Solo una palabra grabada encima:

“ADMITE.”

Elias cerró los ojos.

Y la imagen llegó.

Él, arrodillado, frente a una camilla. Un cuerpo cubierto con una sábana. La levanta.

Su propia cara.

Pero no dormido.

No muerto.

Solo… vacío.

Las puertas se abrieron al mismo tiempo.

Sin tocarse.

Sin aviso.

Y cada uno vio lo que debía ver.

Baltazar vio a Jorge Santoro colgado en los túneles, aún con vida, aún suplicando.
Isabel vio a su madre, conectada a cables, repitiendo su nombre una y otra vez como un eco defectuoso.
Elias vio a sí mismo… observando la sala blanca desde el otro lado del espejo, como si siempre hubiera sido parte del experimento.

Pero ninguno de los tres cruzó.

Porque al fondo de la sala, en lo más oscuro, se abrió una cuarta puerta.

Y detrás de ella… una figura caminó hacia ellos.

Vestía de negro.

No tenía rostro.

Solo un ojo grabado en el cráneo.

Y un diente de oro que brillaba con cada paso.

El Arquitecto.

—Finalmente —dijo, sin mover la boca—. Están todos reunidos.
—¿Quién eres? —preguntó Isabel, con la voz firme.

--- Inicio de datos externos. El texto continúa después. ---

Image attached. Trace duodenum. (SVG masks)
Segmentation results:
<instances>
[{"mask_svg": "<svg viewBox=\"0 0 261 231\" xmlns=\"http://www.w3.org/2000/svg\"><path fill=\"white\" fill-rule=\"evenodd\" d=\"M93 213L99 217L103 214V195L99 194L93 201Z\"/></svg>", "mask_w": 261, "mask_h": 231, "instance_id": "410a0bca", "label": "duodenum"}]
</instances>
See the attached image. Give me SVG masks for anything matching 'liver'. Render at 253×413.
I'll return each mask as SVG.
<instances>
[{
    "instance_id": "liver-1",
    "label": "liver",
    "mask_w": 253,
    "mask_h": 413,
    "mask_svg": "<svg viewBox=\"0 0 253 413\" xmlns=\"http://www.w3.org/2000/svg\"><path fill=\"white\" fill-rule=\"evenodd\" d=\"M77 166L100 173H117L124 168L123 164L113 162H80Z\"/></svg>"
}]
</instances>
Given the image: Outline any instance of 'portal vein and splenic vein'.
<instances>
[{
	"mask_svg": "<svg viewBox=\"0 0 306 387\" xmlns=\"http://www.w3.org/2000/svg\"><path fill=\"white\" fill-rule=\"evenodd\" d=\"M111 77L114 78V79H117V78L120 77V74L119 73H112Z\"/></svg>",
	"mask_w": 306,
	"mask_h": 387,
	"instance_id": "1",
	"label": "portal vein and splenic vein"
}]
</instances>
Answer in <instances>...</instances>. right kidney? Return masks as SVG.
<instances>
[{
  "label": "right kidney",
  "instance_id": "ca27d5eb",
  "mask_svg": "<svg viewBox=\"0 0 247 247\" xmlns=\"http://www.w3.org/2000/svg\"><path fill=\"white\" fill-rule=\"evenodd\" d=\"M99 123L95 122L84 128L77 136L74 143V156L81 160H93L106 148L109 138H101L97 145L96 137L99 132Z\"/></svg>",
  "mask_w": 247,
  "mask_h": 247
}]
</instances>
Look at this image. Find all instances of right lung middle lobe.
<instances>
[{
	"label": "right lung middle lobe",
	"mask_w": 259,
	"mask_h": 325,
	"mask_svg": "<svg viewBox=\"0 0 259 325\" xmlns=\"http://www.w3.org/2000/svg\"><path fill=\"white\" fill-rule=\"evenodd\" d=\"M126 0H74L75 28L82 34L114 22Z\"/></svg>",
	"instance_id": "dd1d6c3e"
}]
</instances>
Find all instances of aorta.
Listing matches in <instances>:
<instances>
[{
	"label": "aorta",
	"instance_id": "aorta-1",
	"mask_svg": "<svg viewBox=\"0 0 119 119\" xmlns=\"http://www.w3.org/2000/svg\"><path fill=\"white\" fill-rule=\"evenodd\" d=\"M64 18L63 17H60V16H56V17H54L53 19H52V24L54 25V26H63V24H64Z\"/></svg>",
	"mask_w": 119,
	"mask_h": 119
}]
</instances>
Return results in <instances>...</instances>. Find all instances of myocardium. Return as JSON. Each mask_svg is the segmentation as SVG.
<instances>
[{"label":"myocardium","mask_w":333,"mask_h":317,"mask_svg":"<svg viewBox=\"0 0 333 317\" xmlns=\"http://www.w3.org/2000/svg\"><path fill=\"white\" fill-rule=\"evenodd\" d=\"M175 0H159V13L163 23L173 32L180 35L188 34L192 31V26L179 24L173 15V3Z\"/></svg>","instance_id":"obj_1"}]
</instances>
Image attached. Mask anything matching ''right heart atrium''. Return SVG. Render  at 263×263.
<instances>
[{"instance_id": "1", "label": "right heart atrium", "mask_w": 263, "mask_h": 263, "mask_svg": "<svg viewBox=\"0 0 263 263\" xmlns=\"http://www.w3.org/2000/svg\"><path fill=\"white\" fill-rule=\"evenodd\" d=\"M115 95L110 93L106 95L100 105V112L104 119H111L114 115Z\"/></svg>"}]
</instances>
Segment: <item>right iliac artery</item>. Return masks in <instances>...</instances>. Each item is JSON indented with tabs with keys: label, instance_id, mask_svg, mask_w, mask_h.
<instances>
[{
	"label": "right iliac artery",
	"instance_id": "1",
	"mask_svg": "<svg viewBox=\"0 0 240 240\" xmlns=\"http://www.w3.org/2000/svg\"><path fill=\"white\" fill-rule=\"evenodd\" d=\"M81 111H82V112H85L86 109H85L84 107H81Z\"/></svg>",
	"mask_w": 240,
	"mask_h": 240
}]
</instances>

—Soy el que diseñó lo que son.

—¿Para qué?

El Arquitecto levantó una mano.

Mostró una esfera de cristal.

Dentro… la ciudad entera.

Pero congelada.

—Porque ustedes son la última defensa contra el olvido.

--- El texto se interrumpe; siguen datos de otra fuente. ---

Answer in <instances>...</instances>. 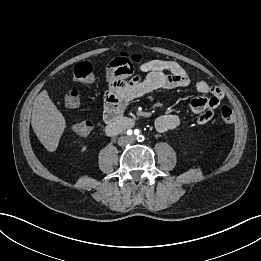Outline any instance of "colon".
I'll use <instances>...</instances> for the list:
<instances>
[{
    "mask_svg": "<svg viewBox=\"0 0 261 261\" xmlns=\"http://www.w3.org/2000/svg\"><path fill=\"white\" fill-rule=\"evenodd\" d=\"M115 61L123 66L132 70L134 64H139L142 57L139 54H120ZM73 79L76 83H89L94 79L92 65L88 62H80L75 65L73 69ZM81 99V92L78 87L71 88L65 95V105L67 107H75L79 104ZM220 117L223 123L232 124L234 122V113L228 106H223L220 111ZM93 124L89 120H83L73 125V131L79 136H87L91 133Z\"/></svg>",
    "mask_w": 261,
    "mask_h": 261,
    "instance_id": "1",
    "label": "colon"
}]
</instances>
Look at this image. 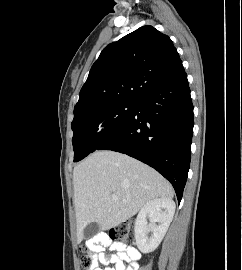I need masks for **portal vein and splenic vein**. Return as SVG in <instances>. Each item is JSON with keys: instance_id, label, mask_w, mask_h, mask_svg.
I'll list each match as a JSON object with an SVG mask.
<instances>
[{"instance_id": "portal-vein-and-splenic-vein-1", "label": "portal vein and splenic vein", "mask_w": 242, "mask_h": 270, "mask_svg": "<svg viewBox=\"0 0 242 270\" xmlns=\"http://www.w3.org/2000/svg\"><path fill=\"white\" fill-rule=\"evenodd\" d=\"M112 198L115 200L118 199V197L116 195H112Z\"/></svg>"}]
</instances>
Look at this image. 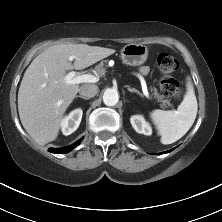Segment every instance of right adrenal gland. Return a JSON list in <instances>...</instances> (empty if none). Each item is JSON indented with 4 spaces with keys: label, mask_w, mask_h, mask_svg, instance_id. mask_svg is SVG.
Masks as SVG:
<instances>
[{
    "label": "right adrenal gland",
    "mask_w": 222,
    "mask_h": 222,
    "mask_svg": "<svg viewBox=\"0 0 222 222\" xmlns=\"http://www.w3.org/2000/svg\"><path fill=\"white\" fill-rule=\"evenodd\" d=\"M76 98H82L84 100H88L89 99V98H86V97H83V96H80V95L76 96Z\"/></svg>",
    "instance_id": "1"
}]
</instances>
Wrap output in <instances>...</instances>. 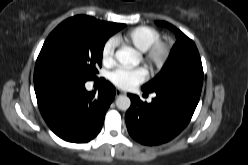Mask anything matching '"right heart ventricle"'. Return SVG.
I'll return each instance as SVG.
<instances>
[{
    "label": "right heart ventricle",
    "instance_id": "obj_1",
    "mask_svg": "<svg viewBox=\"0 0 248 165\" xmlns=\"http://www.w3.org/2000/svg\"><path fill=\"white\" fill-rule=\"evenodd\" d=\"M160 33L150 26H138L116 37L124 45L132 46L140 52H145L154 42L159 40Z\"/></svg>",
    "mask_w": 248,
    "mask_h": 165
}]
</instances>
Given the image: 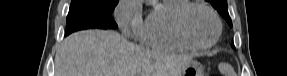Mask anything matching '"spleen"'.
Instances as JSON below:
<instances>
[{"instance_id": "spleen-1", "label": "spleen", "mask_w": 287, "mask_h": 76, "mask_svg": "<svg viewBox=\"0 0 287 76\" xmlns=\"http://www.w3.org/2000/svg\"><path fill=\"white\" fill-rule=\"evenodd\" d=\"M219 70L225 76H234L235 74L233 68L230 65L225 64V63L219 64Z\"/></svg>"}]
</instances>
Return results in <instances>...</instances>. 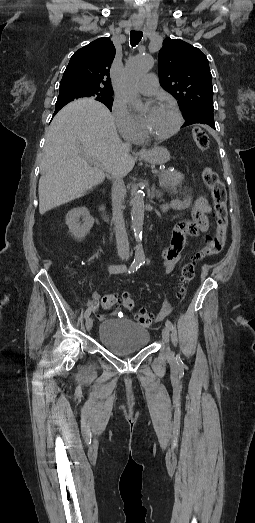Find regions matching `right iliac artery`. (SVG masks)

—¿Qué olvido? —preguntó Elias.

—El que yo mismo creé —respondió la figura—. Y ahora… ya no puedo detenerlo solo.

En la sala, el suelo comenzó a agrietarse.

Del subsuelo surgieron raíces negras.

Grietas de tiempo. Fragmentos de memoria. Distorsiones.

Y una voz resonó en todas las paredes.

“El juicio ha comenzado. Tres puertas. Tres pecados. Tres decisiones.”

Y entonces, una pantalla se encendió.

Una cuenta regresiva.

72 horas.

—¿Hasta qué? —preguntó Baltazar.

El Arquitecto sonrió.

—Hasta que el mundo olvide que alguna vez existieron.